### ASSIGNED TASK
All lines of the entries with "seorang" in them must be listed.

### PROVIDED DATA
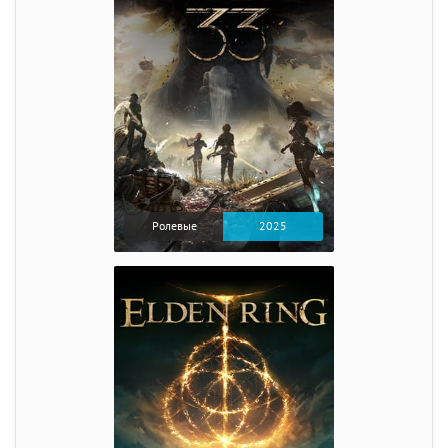
Ролевые
2025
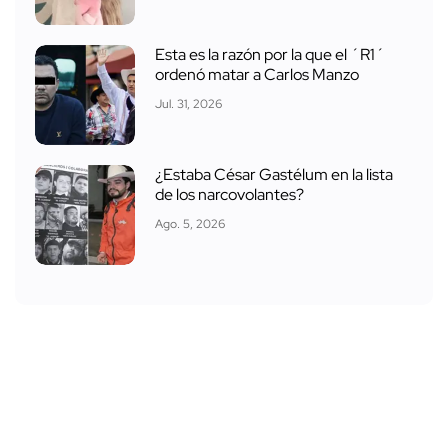
Esta es la razón por la que el ´R1´
ordenó matar a Carlos Manzo
Jul. 31, 2026
¿Estaba César Gastélum en la lista
de los narcovolantes?
Ago. 5, 2026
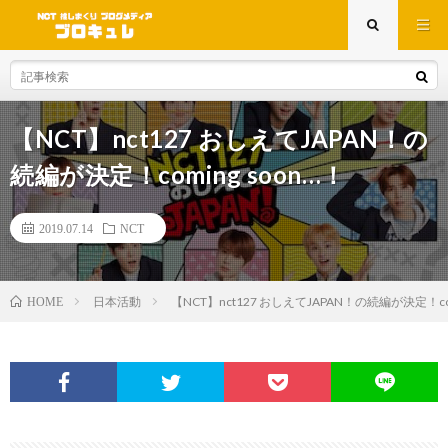
【NCT】nct127 おしえてJAPAN！の
続編が決定！coming soon…！
2019.07.14
NCT
日本活動
【NCT】nct127 おしえてJAPAN！の続編が決定！comin
HOME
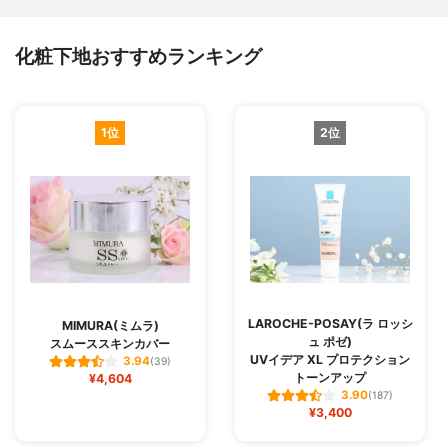
化粧下地おすすめランキング
1位
2位
LAROCHE-POSAY(ラ ロッシ
MIMURA(ミムラ)
ュ ポゼ)
スムーススキンカバー
UVイデア XL プロテクション
3.94
(39)
トーンアップ
¥4,604
3.90
(187)
¥3,400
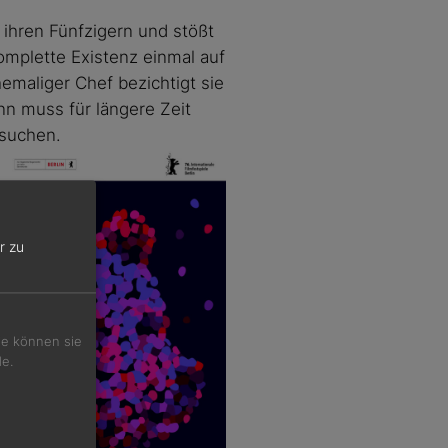
n ihren Fünfzigern und stößt
 komplette Existenz einmal auf
emaliger Chef bezichtigt sie
ann muss für längere Zeit
rsuchen.
r zu
Sie können sie
de.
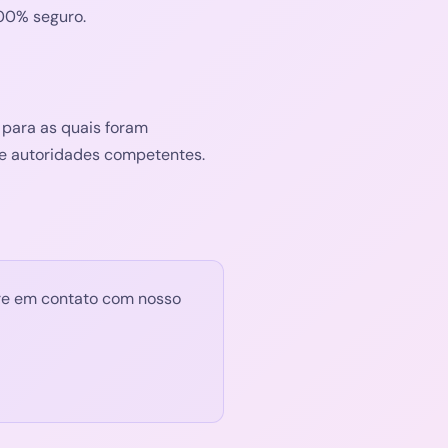
100% seguro.
para as quais foram
 de autoridades competentes.
ntre em contato com nosso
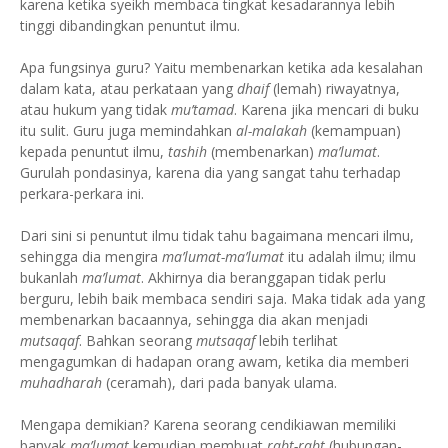
karena ketika syeikh membaca tingkat kesadarannya lebih
tinggi dibandingkan penuntut ilmu.
Apa fungsinya guru? Yaitu membenarkan ketika ada kesalahan
dalam kata, atau perkataan yang
dhaif
(lemah) riwayatnya,
atau hukum yang tidak
mu’tamad
. Karena jika mencari di buku
itu sulit. Guru juga memindahkan
al-malakah
(kemampuan)
kepada penuntut ilmu,
tashih
(membenarkan)
ma’lumat
.
Gurulah pondasinya, karena dia yang sangat tahu terhadap
perkara-perkara ini.
Dari sini si penuntut ilmu tidak tahu bagaimana mencari ilmu,
sehingga dia mengira
ma’lumat-ma’lumat
itu adalah ilmu; ilmu
bukanlah
ma’lumat
. Akhirnya dia beranggapan tidak perlu
berguru, lebih baik membaca sendiri saja. Maka tidak ada yang
membenarkan bacaannya, sehingga dia akan menjadi
mutsaqaf
. Bahkan seorang
mutsaqaf
lebih terlihat
mengagumkan di hadapan orang awam, ketika dia memberi
muhadharah
(ceramah), dari pada banyak ulama.
Mengapa demikian? Karena seorang cendikiawan memiliki
banyak
ma’lumat
kemudian membuat
rabt-rabt
(hubungan-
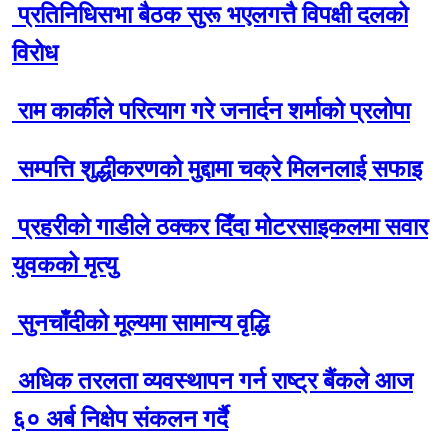
प्रतिनिधिसभा बैठक सुरू भएलगत्तै विपक्षी दलको
विरोध
राम कार्कीले परित्याग गरे जनार्दन शर्माको प्रलोपा
सम्पत्ति शुद्धीकरणको मुद्दामा चक्रे मिलनलाई सफाइ
प्रहरीको गाडीले ठक्कर दिँदा मोटरसाइकलमा सवार
युवकको मृत्यु
सुनचाँदीको मूल्यमा सामान्य वृद्धि
अधिक तरलता व्यवस्थापन गर्न राष्ट्र बैंकले आज
६० अर्ब निक्षेप संकलन गर्दै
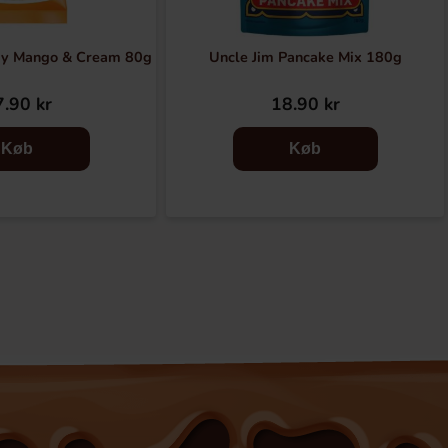
my Mango & Cream 80g
Uncle Jim Pancake Mix 180g
.90 kr
18.90 kr
Køb
Køb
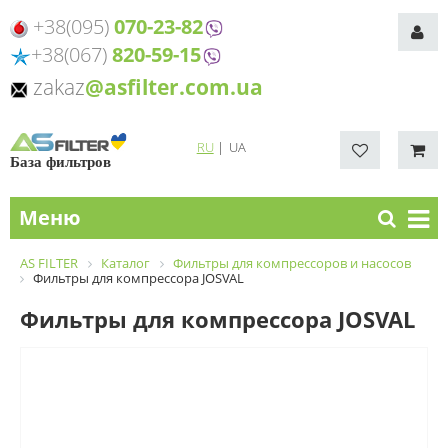
+38(095)
070-23-82
+38(067)
820-59-15
zakaz
@asfilter.com.ua
RU
|
UA
База фильтров
Меню
AS FILTER
Каталог
Фильтры для компрессоров и насосов
Фильтры для компрессора JOSVAL
Фильтры для компрессора JOSVAL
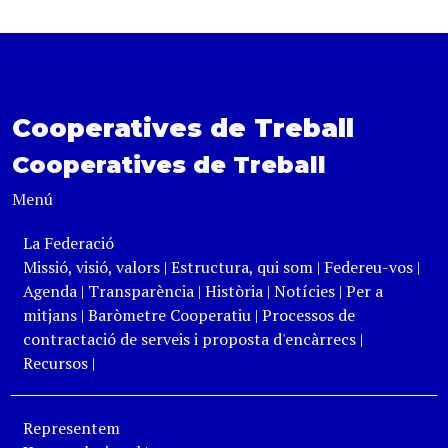
Cooperatives de Treball
Cooperatives de Treball
Menú
La Federació
Missió, visió, valors
|
Estructura, qui som
|
Federeu-vos
|
Agenda
|
Transparència
|
Història
|
Notícies
|
Per a
mitjans
|
Baròmetre Cooperatiu
|
Processos de
contractació de serveis i proposta d'encàrrecs
|
Recursos
|
Representem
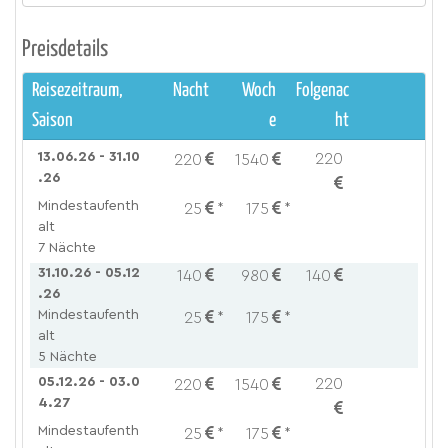
Preisdetails
Reisezeitraum,
Nacht
Woch
Folgenac
Saison
e
ht
13.06.26 - 31.10
220
220
1540
.26
Mindestaufenth
25
*
175
*
alt
7 Nächte
31.10.26 - 05.12
140
980
140
.26
Mindestaufenth
25
*
175
*
alt
5 Nächte
05.12.26 - 03.0
220
220
1540
4.27
Mindestaufenth
25
*
175
*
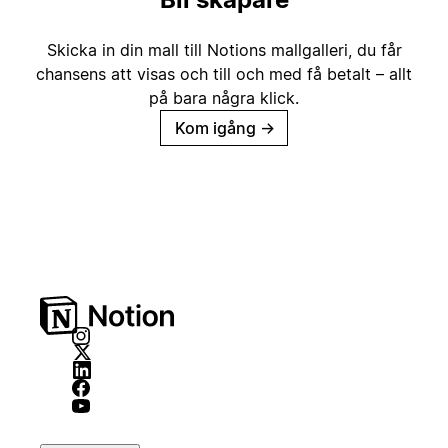
Skicka in din mall till Notions mallgalleri, du får
chansens att visas och till och med få betalt – allt
på bara några klick.
Kom igång
→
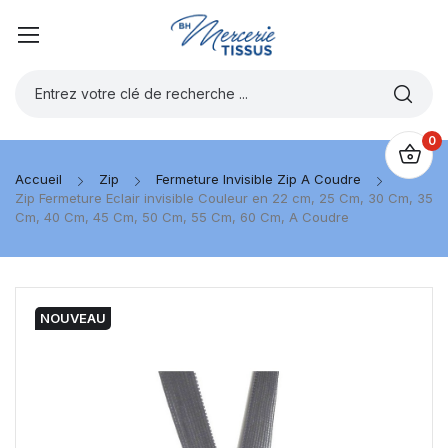
0
Accueil
Zip
Fermeture Invisible Zip A Coudre
Zip Fermeture Eclair invisible Couleur en 22 cm, 25 Cm, 30 Cm, 35
Cm, 40 Cm, 45 Cm, 50 Cm, 55 Cm, 60 Cm, A Coudre
NOUVEAU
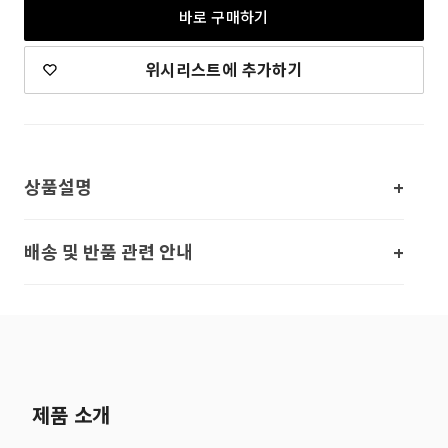
바로 구매하기
위시리스트에 추가하기
상품설명
배송 및 반품 관련 안내
제품 소개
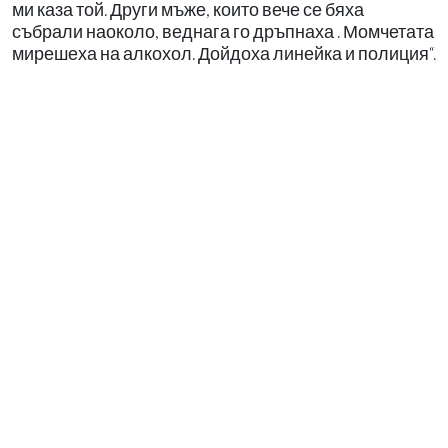
ми каза той. Други мъже, които вече се бяха
събрали наоколо, веднага го дръпнаха . Момчетата
мирешеха на алкохол. Дойдоха линейка и полиция“.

### RESPONSE BOX
. Bahkan seorang
Mengapa demikian? Karena seorang cendikiawan memiliki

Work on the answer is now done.